Introduction Cont. • The complications brought on by the CCA treated lumber is the leaching of chromated copper arsenate into the surrounding soil. • The focus of this study is to determine if CCA exposed microbes are resilient to the CCA, compared to non-CCA exposed microbes.
Methods: Soil sampling and analysis • Soil samples from 3”, 6”, and 9” from CCA contaminated site.

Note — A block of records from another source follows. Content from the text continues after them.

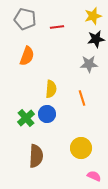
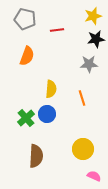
red line: moved 3 px down
yellow circle: moved 2 px right, 1 px down
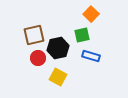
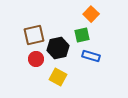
red circle: moved 2 px left, 1 px down
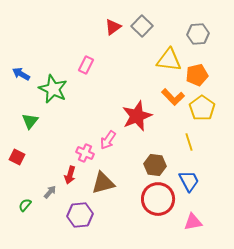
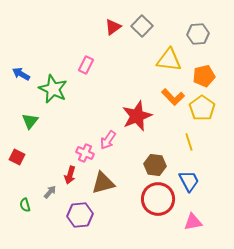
orange pentagon: moved 7 px right, 1 px down
green semicircle: rotated 56 degrees counterclockwise
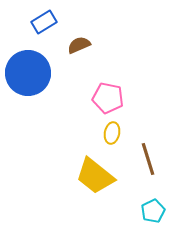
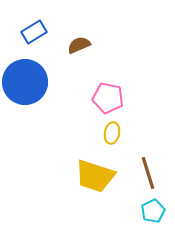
blue rectangle: moved 10 px left, 10 px down
blue circle: moved 3 px left, 9 px down
brown line: moved 14 px down
yellow trapezoid: rotated 21 degrees counterclockwise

Metal Concentrations Sample at 3”: • Arsenic at 63.5 ppm • cadmium at 2.2 ppm • chromium at 31 ppm • copper at 44 ppm Average concentrations: • Arsenic 6.5 ppm • cadmium at 0.1 -1.0 ppm • chromium at 70 ppm • copper at 20 ppm
Microbial Enrichment • Brain-heart nutrient broth in shaker incubator for 1 week. • Control, CCA Soil, Control soil with 2.2g CCA wood, CCA Soil with 2.2g CCA wood.
Colony Forming Units • Plated on agar, incubated for 24 hrs. • Counted and extrapolated to 10^4
Conclusion • The CFU count was highest in the CCA soil sample inoculated with the CCA wood chip. The microbes in the soil must be conditioned to presence of arsenic. • Arsenic loving microbes.